[Page-level text extractions]
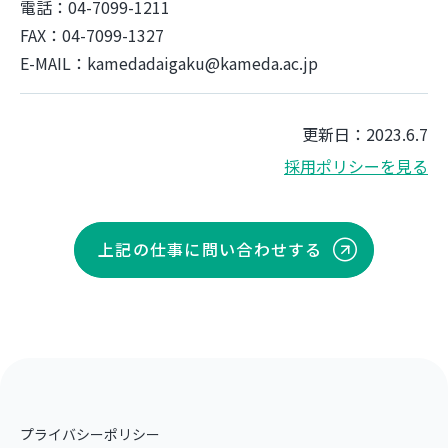
電話：04-7099-1211
FAX：04-7099-1327
E-MAIL：kamedadaigaku@kameda.ac.jp
更新日：2023.6.7
採用ポリシーを見る
上記の仕事に問い合わせする
プライバシーポリシー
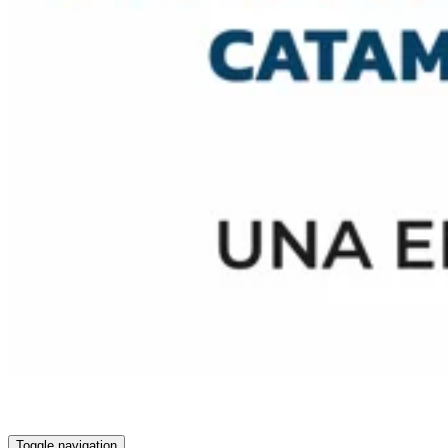
Toggle navigation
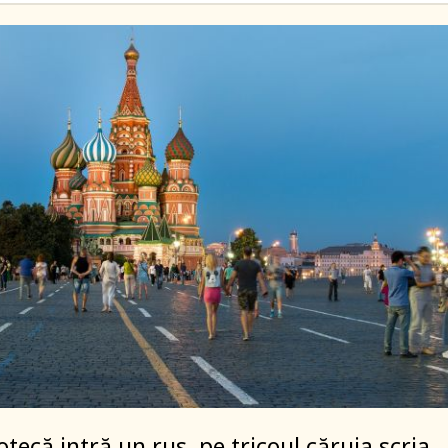
otecă intră un rus, pe tricoul căruia scria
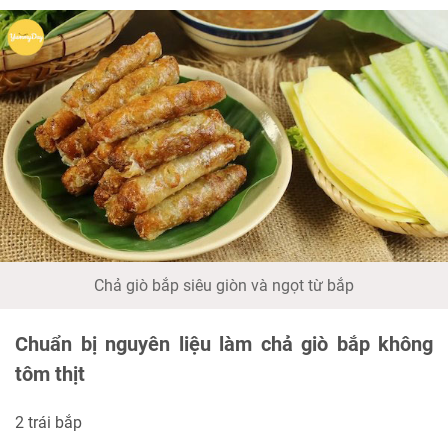
Chả giò bắp siêu giòn và ngọt từ bắp
Chuẩn bị nguyên liệu làm chả giò bắp không
tôm thịt
2 trái bắp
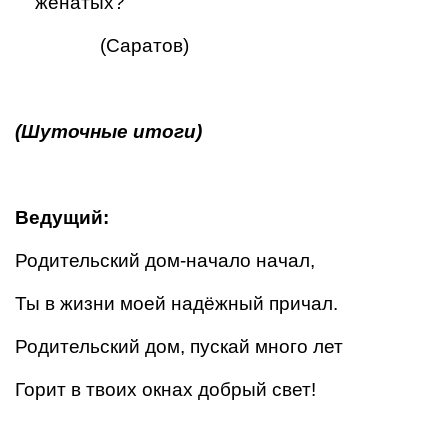
женатых?
(Саратов)
(Шуточные итоги)
Ведущий:
Родительский дом-начало начал,
Ты в жизни моей надёжный причал.
Родительский дом, пускай много лет
Горит в твоих окнах добрый свет!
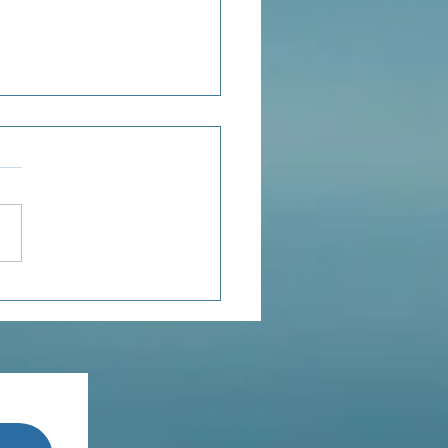
ensée du jour...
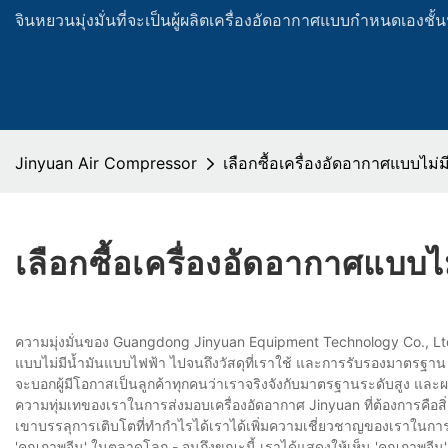
จินหยวนมุ่งมั่นที่จะเป็นผู้ผลิตเครื่องอัดอากาศแบบกำหนดเองช
Jinyuan Air Compressor
เลือกซื้อเครื่องอัดอากาศแบบไม่มี
เลือกซื้อเครื่องอัดอากาศแบบไม
ความมุ่งมั่นของ Guangdong Jinyuan Equipment Technology Co., Lt
แบบไม่มีน้ำมันแบบไฟฟ้า ไปจนถึงวัสดุที่เราใช้ และการรับรองมาตรฐาน I
จะบอกผู้มีโอกาสเป็นลูกค้าทุกคนว่าเราจริงจังกับมาตรฐานระดับสูง และผ
ความทุ่มเทของเราในการส่งมอบเครื่องอัดอากาศ Jinyuan ที่ต้องการคือสิ่
เขาบรรลุการเติบโตที่ทำกำไรได้เราได้เพิ่มความเชี่ยวชาญของเราในกา
'คุณภาพจีน' ในตลาดโลก - จนถึงขณะนี้ เราได้แสดงให้เห็น 'คุณภาพจีน'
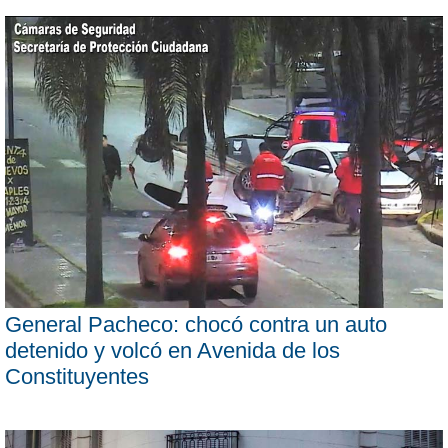
General Pacheco: chocó contra un auto
detenido y volcó en Avenida de los
Constituyentes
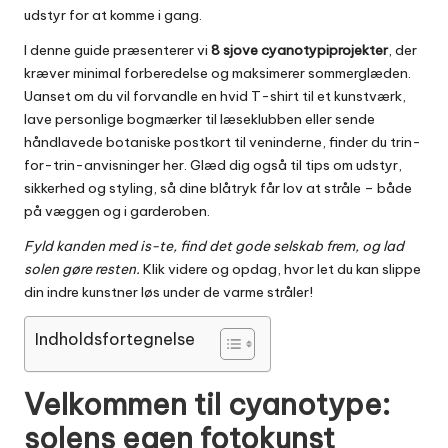
udstyr for at komme i gang.
I denne guide præsenterer vi
8 sjove cyanotypiprojekter
, der
kræver minimal forberedelse og maksimerer sommerglæden.
Uanset om du vil forvandle en hvid T-shirt til et kunstværk,
lave personlige bogmærker til læseklubben eller sende
håndlavede botaniske postkort til veninderne, finder du trin-
for-trin-anvisninger her. Glæd dig også til tips om udstyr,
sikkerhed og styling, så dine blåtryk får lov at stråle – både
på væggen og i garderoben.
Fyld kanden med is-te, find det gode selskab frem, og lad
solen gøre resten.
Klik videre og opdag, hvor let du kan slippe
din indre kunstner løs under de varme stråler!
Indholdsfortegnelse
Velkommen til cyanotype:
solens egen fotokunst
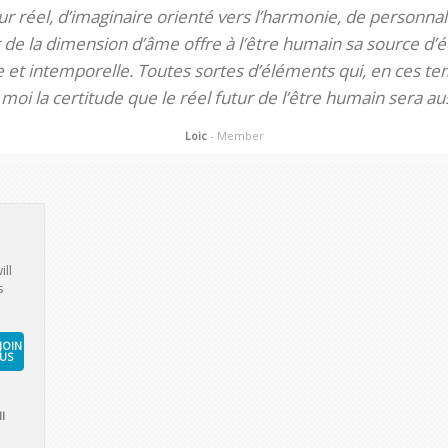
 réel, d’imaginaire orienté vers l’harmonie, de personnali
de la dimension d’âme offre à l’être humain sa source d’éq
te et intemporelle. Toutes sortes d’éléments qui, en ces tem
oi la certitude que le réel futur de l’être humain sera aus
Loic
- Member
ill
s
JOIN
US
l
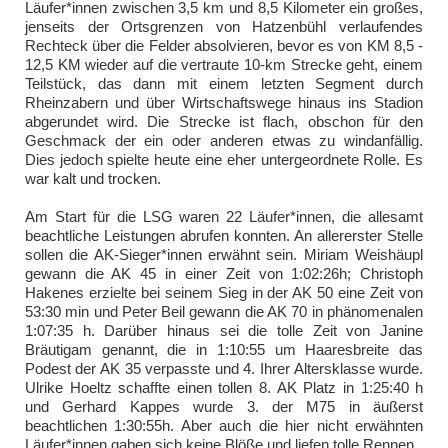
Läufer*innen zwischen 3,5 km und 8,5 Kilometer ein großes,
jenseits der Ortsgrenzen von Hatzenbühl verlaufendes
Rechteck über die Felder absolvieren, bevor es von KM 8,5 -
12,5 KM wieder auf die vertraute 10-km Strecke geht, einem
Teilstück, das dann mit einem letzten Segment durch
Rheinzabern und über Wirtschaftswege hinaus ins Stadion
abgerundet wird. Die Strecke ist flach, obschon für den
Geschmack der ein oder anderen etwas zu windanfällig.
Dies jedoch spielte heute eine eher untergeordnete Rolle. Es
war kalt und trocken.
Am Start für die LSG waren 22 Läufer*innen, die allesamt
beachtliche Leistungen abrufen konnten. An allererster Stelle
sollen die AK-Sieger*innen erwähnt sein. Miriam Weishäupl
gewann die AK 45 in einer Zeit von 1:02:26h; Christoph
Hakenes erzielte bei seinem Sieg in der AK 50 eine Zeit von
53:30 min und Peter Beil gewann die AK 70 in phänomenalen
1:07:35 h. Darüber hinaus sei die tolle Zeit von Janine
Bräutigam genannt, die in 1:10:55 um Haaresbreite das
Podest der AK 35 verpasste und 4. Ihrer Altersklasse wurde.
Ulrike Hoeltz schaffte einen tollen 8. AK Platz in 1:25:40 h
und Gerhard Kappes wurde 3. der M75 in äußerst
beachtlichen 1:30:55h. Aber auch die hier nicht erwähnten
Läufer*innen gaben sich keine Blöße und liefen tolle Rennen.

What you are asked to do → Across the entries above, find the lines with the string "réel" and copy them.

Response below →
 réel, d’imaginaire orienté vers l’harmonie, de personnali
oi la certitude que le réel futur de l’être humain sera aus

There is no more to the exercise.